TagesKolumne

Farbenlehre

17.06.2021
Lesezeit: 1 Minute

Manchmal macht man es den Corona-Kritikern aber auch wirklich zu einfach. Es ist ja kein Wunder, wenn sie sich nun darüber wundern, dass das RKI die Gebiete mit einer Nuller-Inzidenz nicht in Grün, sondern in Grau anzeigt. Nachdem alles tiefrot war, und dann nach und nach zu Orange und Gelb wechselte, kommt jetzt: Grau.
Dabei steht die Farbe doch eher für Tristesse und Sorgen. Graue Haare findet man ja schließlich auch nur bei George Clooney oder Patrick Dempsey gut.
Vielleicht wollte das RKI aber auch einfach keine Wahlkampfhilfe für Annalena Baerbock leisten. Das ganze Land in grüner Farbe, und das kurz vor der Bundestagwahl – wie sieht denn das aus?

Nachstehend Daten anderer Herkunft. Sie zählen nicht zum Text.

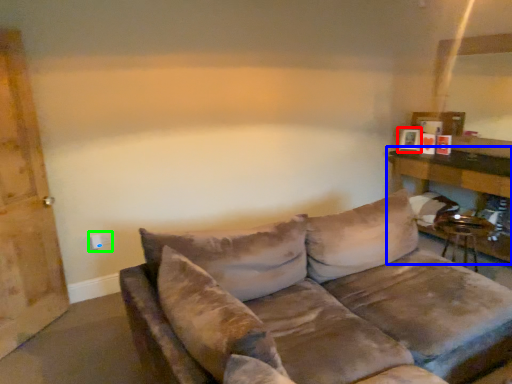 Question: Which object is the closest to the picture frame (highlighted by a red box)? Choose among these: table (highlighted by a blue box) or electric outlet (highlighted by a green box).

Choices:
 (A) table
 (B) electric outlet

Answer: (A) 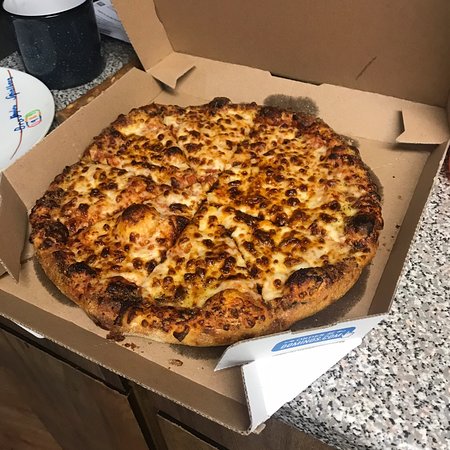 Where is `plate`? plate is located at coordinates (24, 89). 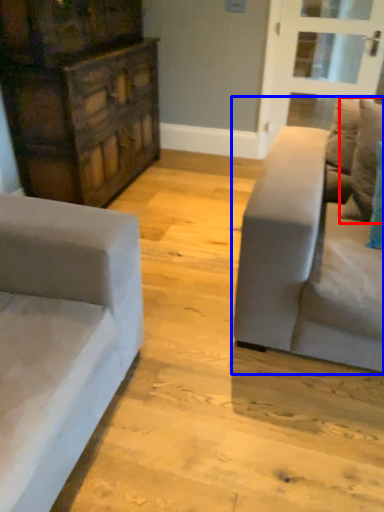 Question: Among these objects, which one is farthest to the camera, pillow (highlighted by a red box) or studio couch (highlighted by a blue box)?

Choices:
 (A) pillow
 (B) studio couch

Answer: (A) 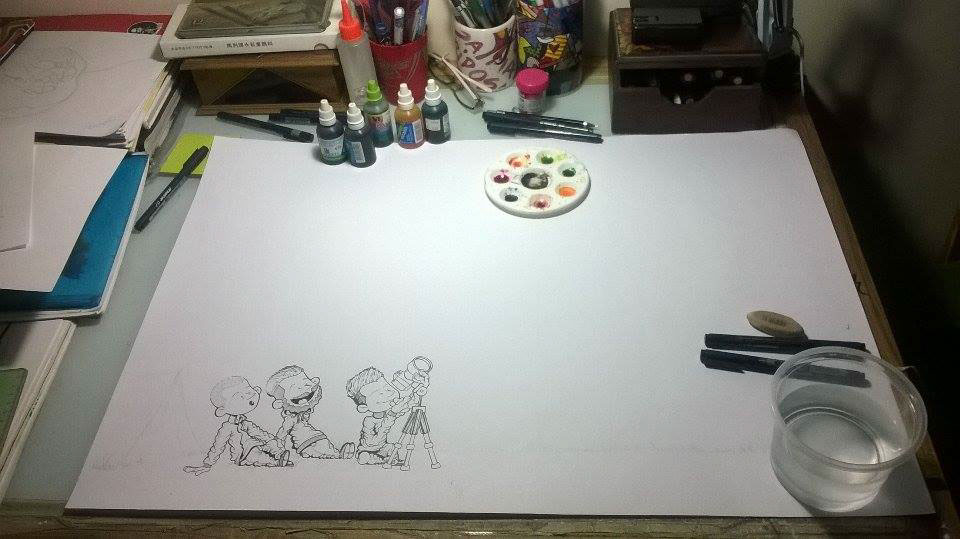 This screenshot has height=539, width=960. Find the location of `wooden desk/table`. wooden desk/table is located at coordinates (800, 127). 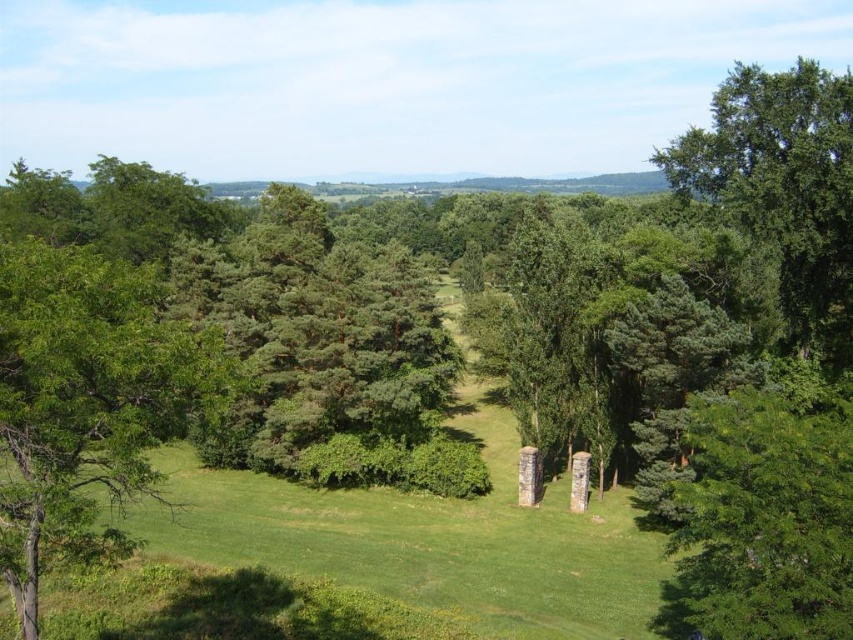 Image resolution: width=853 pixels, height=640 pixels. Identify the location of green leafy tree at lower right. (769, 518).

Is point (752, 605) closer to viewer compared to point (579, 488)?

Yes, it is.

The height and width of the screenshot is (640, 853). Describe the element at coordinates (769, 518) in the screenshot. I see `green leafy tree at lower right` at that location.

Where is `green leafy tree at lower right`? green leafy tree at lower right is located at coordinates (769, 518).

Is smooth stone pillar at center in front of stone column at center?

No, smooth stone pillar at center is further to the viewer.

Between point (519, 470) and point (573, 499), which one is positioned behind?

The point (519, 470) is behind.

Is point (520, 502) positioned in front of point (585, 481)?

No, (520, 502) is behind (585, 481).

Find the location of `smooth stone pillar at center`. smooth stone pillar at center is located at coordinates coord(529,476).

Is green leafy tree at left above green leafy tree at upper right?

No.

Consider the image. Who is shorter, green leafy tree at left or green leafy tree at upper right?

green leafy tree at left

Between point (90, 403) and point (695, 163), which one is positioned in front?

Positioned in front is point (90, 403).

Find the location of a particular element. Image resolution: width=853 pixels, height=640 pixels. green leafy tree at left is located at coordinates (86, 401). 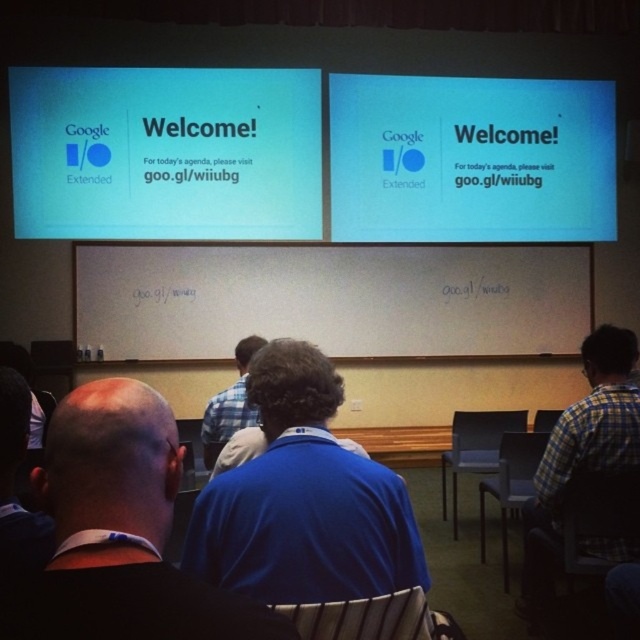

Viele Referendare an niedersächsischen Schulen haben vor ihrer Prüfung in den vergangenen Monaten eher Rot als Grau gesehen. Schließlich sollten sie vor Klassen unterrichten, die sie teilweise so gut wie nie gesehen hatten. Die Gewerkschaft Erziehung und Wissenschaft nahm Kontakt mit Kultusminister Grant Hendrik Tonne auf und der ärgerte sich nicht grün und blau sondern zeigte sich in der Stimmungs-Farbe Gelb: freundlich, optimistisch, offen.
Wie die Lösung aussah und warum Referendare teilweise immer noch mit den Nachwehen der Corona-Krise zu kämpfen haben, lesen Sie heute bei uns.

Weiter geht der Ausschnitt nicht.